Before I’m able to open my mouth, she’s out of the kitchen, and I hear the front door slam. I peek out the window and am horrified at what I see. I run to the back porch. “Boys!” I call. “Turtles are not supposed to go down the slide!”
“Can he swing?” Jayden asks, looking at me with almost-four-year-old innocenc
e.
“That’s not a good idea either.”
“How ‘bout cwimbin’ da twee?”
I stop my smile from growing wider. “No, Hay Hay. Turtles like it best on the ground.”
Jayden frowns at me. “But if we put him on the ground, Bernice will chew him like a bone. Mama said.”
“How about you put him back in his new home and then you can play with him later?”
They look at me as if I’m the smartest woman ever put on this earth and come running into the house. “Wash your hands. Get all the turtle germs off.”
“Okay,” they chorus. The water turns on and almost immediately turns off.
“With soap!”
The water turns on again. I listen to them begin singing the ‘hand washing’ song so they keep at it for the minimum twenty seconds.
The front door slams again and my heart picks up speed. I meet Natalie in the hallway. She’s holding a white envelope over her head.
It’s here.
“Well, go on. Open it,” she says as she thrusts it in my hands.
Like a Band-Aid, I tell myself. Then I’m tearing it apart, pulling out the letter and scanning for the winning word: Congratulations.
“I did it.” The words are an exhale, then I’m gulping for air. “Nat, I really did it.”
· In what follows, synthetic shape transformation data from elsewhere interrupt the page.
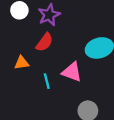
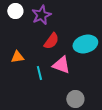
red semicircle: (45, 42) -> (51, 41), moved

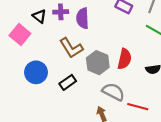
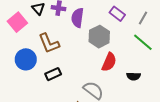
brown L-shape: (71, 48) -> (49, 43), moved
gray hexagon: (98, 63) -> (99, 37), moved

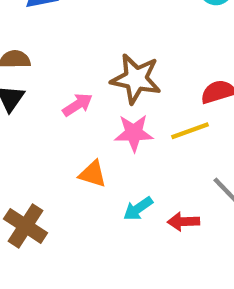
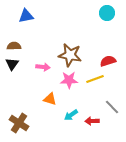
pink arrow: (77, 105) -> (43, 67), turned 40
“Well, of course you did. Should have made you bet twenty on it.”
I stare at the paper some more, making sure the word hadn’t changed in the nearly full minute Nat hugged me. Nope. I still passed the national physical therapy exam. I’m a licensed physical therapist as well as a registered nurse. How’s that for job security?
“Say cheese.” I look up and automatically smile at the camera pointed in my direction. I turn the letter around, strike a pose and smile so big my cheeks hurt.
“Now,” she says after taking several shots. “Let’s go fix that hair. It’s drivin’ me crazy.”
An hour later, I’m still on the back porch of Natalie’s house with a new haircut and licking pizza sauce from my thumb. The boys are taking an ‘outside’ shower, something Nat lets them do during the hot summer months. Shampoo, a bar of soap and a water hose. They’re squealing with laughter and getting clean—mostly—at the same time. Bernice is in the house, whining at the back door, clearly forlorn at having to miss out on the fun.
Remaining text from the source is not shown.